Hotéis lotados, bares, pizzarias e restaurantes cheios e turistas ávidos por passeios de lancha e em cachoeiras compõem o cenário rotineiro da pequena cidade mineira de 8.700 habitantes, mas que chega a receber 30 mil visitantes por dia em finais de semana.

A água em Furnas atualmente está em 753,88 metros acima do nível do mar –o mínimo para operação da barragem é de 750 metros. O patamar atual representa 8,12 metros abaixo do mínimo desejado pelas cidades para manter as atividades turísticas e econômicas sem prejuízos.

O fato de ser uma opção de turismo a céu aberto, com risco menor de transmissão do coronavírus, portanto, também tem ajudado a manter os níveis de ocupação altos. Tanto que a cidade, na contramão da tendência da pandemia, registra uma série de inaugurações de restaurantes desde o ano passado e, hoje em dia, tem mais estabelecimentos do tipo do que antes da Covid-19.
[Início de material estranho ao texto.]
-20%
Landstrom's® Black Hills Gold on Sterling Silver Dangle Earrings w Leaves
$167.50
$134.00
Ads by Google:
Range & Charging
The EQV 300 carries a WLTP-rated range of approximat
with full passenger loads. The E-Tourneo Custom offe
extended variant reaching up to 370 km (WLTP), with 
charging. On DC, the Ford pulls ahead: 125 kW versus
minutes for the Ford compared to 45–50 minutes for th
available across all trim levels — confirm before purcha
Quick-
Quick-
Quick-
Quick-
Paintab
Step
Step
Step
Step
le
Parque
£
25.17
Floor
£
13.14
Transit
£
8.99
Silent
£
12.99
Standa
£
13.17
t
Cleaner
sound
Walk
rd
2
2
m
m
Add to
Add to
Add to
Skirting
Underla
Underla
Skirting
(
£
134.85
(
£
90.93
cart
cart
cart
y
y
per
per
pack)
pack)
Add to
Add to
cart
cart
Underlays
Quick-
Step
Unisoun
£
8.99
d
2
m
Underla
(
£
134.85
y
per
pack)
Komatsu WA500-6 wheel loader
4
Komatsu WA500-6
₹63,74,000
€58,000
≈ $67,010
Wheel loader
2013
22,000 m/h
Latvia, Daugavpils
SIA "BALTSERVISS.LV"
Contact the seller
Só na região do Turvo, cada uma das 110 lanchas que a Folha contou no local transporta ao menos 12 turistas e faz três viagens diárias. O visitante paga em média R$ 100 para conhecer, em três horas, o vale dos Tucanos, a Cascatinha, a lagoa Azul, o bar flutuante que existe no reservatório e os cânions.

Embora o lago de Furnas tenha mais de cem quilômetros de extensão, é em Capitólio que ocorre uma cena curiosa, conta a guia de turismo Emily Vilela.
“Os barcos precisam fazer rodízio para não lotar os lugares visitados. Há congestionamento.”
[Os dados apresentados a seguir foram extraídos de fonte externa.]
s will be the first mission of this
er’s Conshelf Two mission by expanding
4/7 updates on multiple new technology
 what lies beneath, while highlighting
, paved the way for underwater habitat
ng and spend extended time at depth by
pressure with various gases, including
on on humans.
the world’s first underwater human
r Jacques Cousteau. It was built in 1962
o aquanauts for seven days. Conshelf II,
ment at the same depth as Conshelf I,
Os cânions estão entre os pontos mais disputados. No entorno dessas formações naturais, a diversão nas lanchas se sustenta no tripé música em alto volume, isopor cheio de bebida alcoólica e selfies, dezenas de selfies. Para chamar ainda mais atenção, algumas embarcações têm buzinas de caminhão instaladas.
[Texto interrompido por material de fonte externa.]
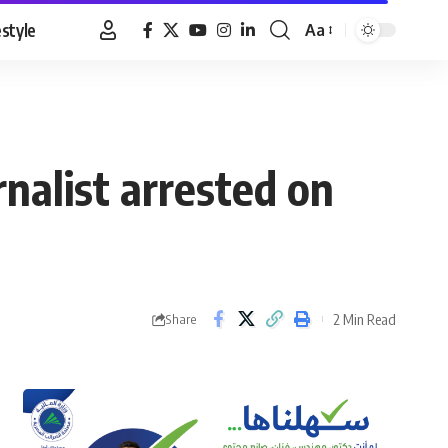
estyle
Aa
Font
Resizer
nalist arrested on
2 Min Read
Share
“Não falta água em lugares como aqui e na praia. Por mais baixo que [o nível] esteja, ainda há muita água. Como é mais perto e mais barato que a praia, venho sempre para cá”, disse o consultor Samuel Souto, de Belo Horizonte.

A maioria dos turistas que visitam Capitólio é da capital paulista, de cidades do interior de São Paulo e da capital mineira, segundo as agências de turismo locais.

“Depois de tanto tempo em casa [por causa da pandemia], precisamos de ar livre, sair. E vir para cá era uma opção não tão cara e aparentemente mais segura”, afirmou a comerciante Maria Amélia Bortolo, dona de uma loja de roupas em Campinas (73 km de SP), após fazer uma selfie no chamado mirante Desconhecido. O local é um dos de onde é possível observar a movimentação de lanchas nos cânions.

Coletes salva-vidas até existem nos barcos, mas é raro ver alguém usando, inclusive crianças –em 2019, cinco pessoas da mesma família morreram afogadas no lago.

Já as máscaras, recomendadas contra o coronavírus, também ficam de lado. Praticamente só são usadas por agentes de turismo e funcionários dos estabelecimentos.

Apesar de o lago seguir chamativo para os turistas, atrações como cachoeiras já não são como antes. Algumas quedas d’água secaram nos últimos tempos, o que prejudica os roteiros oferecidos por operadoras.

A situação acende um alerta, uma vez que o setor de serviços, alavancado pelo turismo, é responsável por aproximadamente 70% da economia local. Isso significa que, sem Furnas, em um cenário em que houvesse menos água, a situação econômica da cidade (e de toda a região) poderia ficar muito difícil.

Porém, para o secretário-executivo da Alago (associação dos municípios) e vice-presidente do comitê da bacia hidrográfica de Furnas, Fausto Costa, o lago em Capitólio ainda apresenta outras riquezas, como as rochas –que também são um atrativo para os visitantes da região.

“Para o turismo, Capitólio não tem problema algum. Nela, o lago cheio é lindo, vazio é maravilhoso. Mas as outras cidades sofrem muito”, disse.

Enquanto Capitólio vê o turismo deslanchar, em outros locais, como Alfenas, Carmo do Rio Claro, Formiga e Areado, o lago recuou até oito quilômetros, o que deixou píeres de hotéis sem utilidade e prejudicou atividades como a piscicultura. Essas cidades ficam em áreas mais planas, onde o lago, quando cheio, é mais raso.

Para associações ligadas ao turismo e ao comércio, o total de empresas atingidas com a seca de Furnas chega a 5.000, com 20 mil empregos a menos no setor.